_ABOUT THIS TASK_
Could you print exactly the lines of the listing below, starting at the line that has "This screenshot has height=1137, width=375." and ending at the line that has "Task: Click on the 14G", and only those lines?

_GIVEN RECORDS_

########################################

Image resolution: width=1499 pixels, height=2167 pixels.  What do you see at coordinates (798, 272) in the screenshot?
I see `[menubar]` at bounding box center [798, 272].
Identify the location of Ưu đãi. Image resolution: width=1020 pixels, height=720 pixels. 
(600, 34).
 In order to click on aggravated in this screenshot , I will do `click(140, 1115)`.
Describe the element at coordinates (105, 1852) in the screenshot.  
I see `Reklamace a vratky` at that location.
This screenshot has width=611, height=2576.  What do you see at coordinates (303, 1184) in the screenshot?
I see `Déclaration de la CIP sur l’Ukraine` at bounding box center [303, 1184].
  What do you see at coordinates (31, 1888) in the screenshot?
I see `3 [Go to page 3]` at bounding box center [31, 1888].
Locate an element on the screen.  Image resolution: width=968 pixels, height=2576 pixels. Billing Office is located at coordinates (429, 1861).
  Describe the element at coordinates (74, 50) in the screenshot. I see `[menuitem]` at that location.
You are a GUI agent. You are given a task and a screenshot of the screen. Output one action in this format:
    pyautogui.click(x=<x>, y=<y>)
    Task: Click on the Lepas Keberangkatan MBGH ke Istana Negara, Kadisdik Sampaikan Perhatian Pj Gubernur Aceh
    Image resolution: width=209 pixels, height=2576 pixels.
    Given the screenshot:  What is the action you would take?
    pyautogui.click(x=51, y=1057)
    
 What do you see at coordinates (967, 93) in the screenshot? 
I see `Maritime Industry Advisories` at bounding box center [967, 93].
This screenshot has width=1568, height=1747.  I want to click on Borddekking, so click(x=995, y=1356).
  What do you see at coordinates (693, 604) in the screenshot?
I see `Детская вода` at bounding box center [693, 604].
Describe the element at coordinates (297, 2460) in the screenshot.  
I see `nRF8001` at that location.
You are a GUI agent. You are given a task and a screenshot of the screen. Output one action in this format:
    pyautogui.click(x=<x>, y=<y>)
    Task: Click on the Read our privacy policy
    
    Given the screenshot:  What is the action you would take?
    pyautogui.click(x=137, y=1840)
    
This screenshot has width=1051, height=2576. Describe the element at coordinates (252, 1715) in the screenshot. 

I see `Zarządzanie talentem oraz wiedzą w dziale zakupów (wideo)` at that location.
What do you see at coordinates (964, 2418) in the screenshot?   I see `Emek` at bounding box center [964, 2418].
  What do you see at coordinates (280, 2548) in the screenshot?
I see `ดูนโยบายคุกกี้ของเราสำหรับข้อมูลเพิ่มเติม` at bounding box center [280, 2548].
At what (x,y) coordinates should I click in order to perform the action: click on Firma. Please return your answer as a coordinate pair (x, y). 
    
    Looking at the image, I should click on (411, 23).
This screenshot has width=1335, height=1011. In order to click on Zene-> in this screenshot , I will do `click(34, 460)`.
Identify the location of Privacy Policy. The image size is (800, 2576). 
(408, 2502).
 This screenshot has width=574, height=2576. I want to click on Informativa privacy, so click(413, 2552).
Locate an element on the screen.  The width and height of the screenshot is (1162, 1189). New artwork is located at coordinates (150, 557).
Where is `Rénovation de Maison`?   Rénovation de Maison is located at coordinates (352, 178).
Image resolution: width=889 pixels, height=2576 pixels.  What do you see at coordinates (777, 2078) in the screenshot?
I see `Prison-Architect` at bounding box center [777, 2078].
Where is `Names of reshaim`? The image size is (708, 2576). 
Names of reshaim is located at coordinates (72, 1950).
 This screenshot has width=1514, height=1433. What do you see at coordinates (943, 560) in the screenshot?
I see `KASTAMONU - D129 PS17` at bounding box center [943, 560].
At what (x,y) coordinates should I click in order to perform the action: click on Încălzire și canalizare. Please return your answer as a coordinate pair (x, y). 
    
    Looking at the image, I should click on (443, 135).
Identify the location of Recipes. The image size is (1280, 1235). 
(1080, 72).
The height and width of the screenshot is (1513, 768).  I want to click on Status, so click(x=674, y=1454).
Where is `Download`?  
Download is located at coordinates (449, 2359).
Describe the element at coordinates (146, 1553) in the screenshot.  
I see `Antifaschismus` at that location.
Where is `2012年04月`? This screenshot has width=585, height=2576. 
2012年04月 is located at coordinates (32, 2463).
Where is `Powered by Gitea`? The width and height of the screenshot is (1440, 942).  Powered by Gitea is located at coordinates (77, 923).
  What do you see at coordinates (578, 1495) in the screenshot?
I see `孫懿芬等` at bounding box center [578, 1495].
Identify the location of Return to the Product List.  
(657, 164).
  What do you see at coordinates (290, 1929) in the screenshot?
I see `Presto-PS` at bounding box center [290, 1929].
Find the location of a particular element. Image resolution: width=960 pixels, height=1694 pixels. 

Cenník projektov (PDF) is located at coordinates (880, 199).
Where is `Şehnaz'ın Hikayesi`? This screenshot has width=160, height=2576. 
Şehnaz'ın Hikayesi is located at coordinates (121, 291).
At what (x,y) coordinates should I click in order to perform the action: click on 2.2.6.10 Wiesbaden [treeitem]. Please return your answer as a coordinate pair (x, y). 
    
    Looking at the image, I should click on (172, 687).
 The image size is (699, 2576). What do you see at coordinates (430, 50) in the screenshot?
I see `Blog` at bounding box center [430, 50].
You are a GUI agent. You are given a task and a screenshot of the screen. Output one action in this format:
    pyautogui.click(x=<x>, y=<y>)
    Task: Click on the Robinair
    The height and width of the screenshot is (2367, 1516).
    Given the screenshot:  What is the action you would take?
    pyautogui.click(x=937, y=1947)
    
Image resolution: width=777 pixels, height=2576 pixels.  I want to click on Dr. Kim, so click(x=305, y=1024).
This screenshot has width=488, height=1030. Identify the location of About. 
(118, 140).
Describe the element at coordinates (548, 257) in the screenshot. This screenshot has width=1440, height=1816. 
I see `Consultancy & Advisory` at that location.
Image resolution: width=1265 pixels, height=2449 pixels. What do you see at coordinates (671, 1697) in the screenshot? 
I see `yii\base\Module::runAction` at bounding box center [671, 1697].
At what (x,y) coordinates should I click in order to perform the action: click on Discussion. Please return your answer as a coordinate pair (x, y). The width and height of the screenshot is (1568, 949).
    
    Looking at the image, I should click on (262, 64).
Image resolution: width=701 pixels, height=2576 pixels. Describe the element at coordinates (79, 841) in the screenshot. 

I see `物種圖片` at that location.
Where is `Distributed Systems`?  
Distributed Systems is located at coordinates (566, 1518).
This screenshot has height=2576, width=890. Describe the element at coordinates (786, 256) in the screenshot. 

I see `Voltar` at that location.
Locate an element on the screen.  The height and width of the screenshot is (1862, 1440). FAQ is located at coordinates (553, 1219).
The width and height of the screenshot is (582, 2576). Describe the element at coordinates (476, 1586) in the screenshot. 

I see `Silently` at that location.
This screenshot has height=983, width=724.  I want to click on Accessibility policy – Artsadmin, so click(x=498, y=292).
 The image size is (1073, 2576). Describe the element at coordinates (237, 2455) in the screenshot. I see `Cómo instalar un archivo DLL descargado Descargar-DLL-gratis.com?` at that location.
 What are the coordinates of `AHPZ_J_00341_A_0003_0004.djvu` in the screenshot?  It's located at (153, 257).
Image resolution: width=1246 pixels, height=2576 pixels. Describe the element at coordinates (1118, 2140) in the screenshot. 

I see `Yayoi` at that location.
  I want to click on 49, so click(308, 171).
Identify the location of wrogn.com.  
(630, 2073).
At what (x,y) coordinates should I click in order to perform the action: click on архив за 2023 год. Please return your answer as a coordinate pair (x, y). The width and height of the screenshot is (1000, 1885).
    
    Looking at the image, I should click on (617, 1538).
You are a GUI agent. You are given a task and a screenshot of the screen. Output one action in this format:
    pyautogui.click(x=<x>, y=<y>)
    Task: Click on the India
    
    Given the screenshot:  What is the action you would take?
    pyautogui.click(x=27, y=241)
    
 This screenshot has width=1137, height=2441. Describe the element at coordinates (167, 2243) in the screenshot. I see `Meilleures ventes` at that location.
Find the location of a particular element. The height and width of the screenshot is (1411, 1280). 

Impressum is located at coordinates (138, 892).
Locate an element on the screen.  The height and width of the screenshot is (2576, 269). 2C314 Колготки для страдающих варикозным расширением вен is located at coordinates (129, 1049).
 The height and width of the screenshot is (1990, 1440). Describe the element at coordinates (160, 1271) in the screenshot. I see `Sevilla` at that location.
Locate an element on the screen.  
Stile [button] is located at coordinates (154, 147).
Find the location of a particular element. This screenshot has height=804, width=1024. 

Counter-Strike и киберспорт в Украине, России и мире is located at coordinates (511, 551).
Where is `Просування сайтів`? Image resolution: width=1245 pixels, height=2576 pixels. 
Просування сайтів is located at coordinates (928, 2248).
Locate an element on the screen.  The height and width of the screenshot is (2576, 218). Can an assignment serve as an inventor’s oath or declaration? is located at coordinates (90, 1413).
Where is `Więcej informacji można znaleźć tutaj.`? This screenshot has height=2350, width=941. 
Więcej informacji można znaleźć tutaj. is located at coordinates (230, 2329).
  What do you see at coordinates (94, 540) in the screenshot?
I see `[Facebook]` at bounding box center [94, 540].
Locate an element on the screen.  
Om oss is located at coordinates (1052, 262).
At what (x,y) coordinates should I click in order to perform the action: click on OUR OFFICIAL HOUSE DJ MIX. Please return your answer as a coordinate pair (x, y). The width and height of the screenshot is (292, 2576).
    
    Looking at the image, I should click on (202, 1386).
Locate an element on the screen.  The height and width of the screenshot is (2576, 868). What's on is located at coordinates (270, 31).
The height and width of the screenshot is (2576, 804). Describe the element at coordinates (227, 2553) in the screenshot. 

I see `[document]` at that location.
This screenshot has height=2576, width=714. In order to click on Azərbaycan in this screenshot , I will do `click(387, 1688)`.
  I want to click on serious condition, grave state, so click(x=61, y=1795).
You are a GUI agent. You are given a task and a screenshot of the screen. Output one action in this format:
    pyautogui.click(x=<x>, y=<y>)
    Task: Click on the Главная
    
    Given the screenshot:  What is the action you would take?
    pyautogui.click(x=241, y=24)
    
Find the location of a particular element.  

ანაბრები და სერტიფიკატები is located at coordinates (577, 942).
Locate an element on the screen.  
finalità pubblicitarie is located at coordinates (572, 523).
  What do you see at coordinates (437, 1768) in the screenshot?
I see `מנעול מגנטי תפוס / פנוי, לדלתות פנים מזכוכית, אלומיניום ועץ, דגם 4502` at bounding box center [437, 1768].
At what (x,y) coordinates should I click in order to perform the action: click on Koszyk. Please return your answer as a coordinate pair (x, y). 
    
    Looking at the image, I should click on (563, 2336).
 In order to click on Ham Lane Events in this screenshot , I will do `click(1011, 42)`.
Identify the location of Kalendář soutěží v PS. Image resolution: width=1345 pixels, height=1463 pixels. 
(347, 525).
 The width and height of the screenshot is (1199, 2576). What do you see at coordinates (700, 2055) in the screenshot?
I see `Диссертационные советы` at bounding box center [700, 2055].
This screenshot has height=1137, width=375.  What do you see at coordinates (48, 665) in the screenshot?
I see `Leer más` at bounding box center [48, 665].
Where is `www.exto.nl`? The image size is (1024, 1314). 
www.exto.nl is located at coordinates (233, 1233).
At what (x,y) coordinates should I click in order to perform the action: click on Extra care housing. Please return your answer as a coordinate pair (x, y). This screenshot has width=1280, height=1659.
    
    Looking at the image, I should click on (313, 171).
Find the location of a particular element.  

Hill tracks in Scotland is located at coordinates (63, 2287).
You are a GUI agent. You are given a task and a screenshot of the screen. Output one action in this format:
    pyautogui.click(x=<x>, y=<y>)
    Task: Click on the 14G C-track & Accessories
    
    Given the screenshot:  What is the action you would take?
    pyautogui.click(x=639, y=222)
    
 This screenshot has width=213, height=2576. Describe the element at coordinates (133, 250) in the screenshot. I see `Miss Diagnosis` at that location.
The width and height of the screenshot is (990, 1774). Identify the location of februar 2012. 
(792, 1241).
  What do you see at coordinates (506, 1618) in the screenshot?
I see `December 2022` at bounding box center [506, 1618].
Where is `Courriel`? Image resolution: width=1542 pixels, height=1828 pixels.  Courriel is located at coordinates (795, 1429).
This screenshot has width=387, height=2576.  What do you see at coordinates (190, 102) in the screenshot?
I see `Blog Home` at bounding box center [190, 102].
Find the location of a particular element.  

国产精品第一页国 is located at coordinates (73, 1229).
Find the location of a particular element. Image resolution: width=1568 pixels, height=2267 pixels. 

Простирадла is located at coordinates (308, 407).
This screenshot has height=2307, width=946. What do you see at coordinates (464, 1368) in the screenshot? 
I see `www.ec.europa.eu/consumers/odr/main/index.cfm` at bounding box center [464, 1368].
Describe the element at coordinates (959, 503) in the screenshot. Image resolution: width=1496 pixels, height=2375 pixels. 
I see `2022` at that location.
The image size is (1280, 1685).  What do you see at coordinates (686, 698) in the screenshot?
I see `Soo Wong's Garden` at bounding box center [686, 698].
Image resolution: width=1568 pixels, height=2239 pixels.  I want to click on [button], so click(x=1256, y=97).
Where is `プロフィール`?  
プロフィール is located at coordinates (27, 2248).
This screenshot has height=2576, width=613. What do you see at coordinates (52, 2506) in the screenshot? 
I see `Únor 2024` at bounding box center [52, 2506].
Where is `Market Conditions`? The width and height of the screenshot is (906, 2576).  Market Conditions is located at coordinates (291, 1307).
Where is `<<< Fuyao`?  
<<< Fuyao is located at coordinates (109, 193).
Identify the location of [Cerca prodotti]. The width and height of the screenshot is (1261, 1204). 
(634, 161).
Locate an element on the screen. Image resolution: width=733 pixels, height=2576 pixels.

########################################

_SOLUTION FOR THIS EXERCISE_
This screenshot has height=1137, width=375.  What do you see at coordinates (48, 665) in the screenshot?
I see `Leer más` at bounding box center [48, 665].
Where is `www.exto.nl`? The image size is (1024, 1314). 
www.exto.nl is located at coordinates (233, 1233).
At what (x,y) coordinates should I click in order to perform the action: click on Extra care housing. Please return your answer as a coordinate pair (x, y). This screenshot has width=1280, height=1659.
    
    Looking at the image, I should click on (313, 171).
Find the location of a particular element.  

Hill tracks in Scotland is located at coordinates (63, 2287).
You are a GUI agent. You are given a task and a screenshot of the screen. Output one action in this format:
    pyautogui.click(x=<x>, y=<y>)
    Task: Click on the 14G C-track & Accessories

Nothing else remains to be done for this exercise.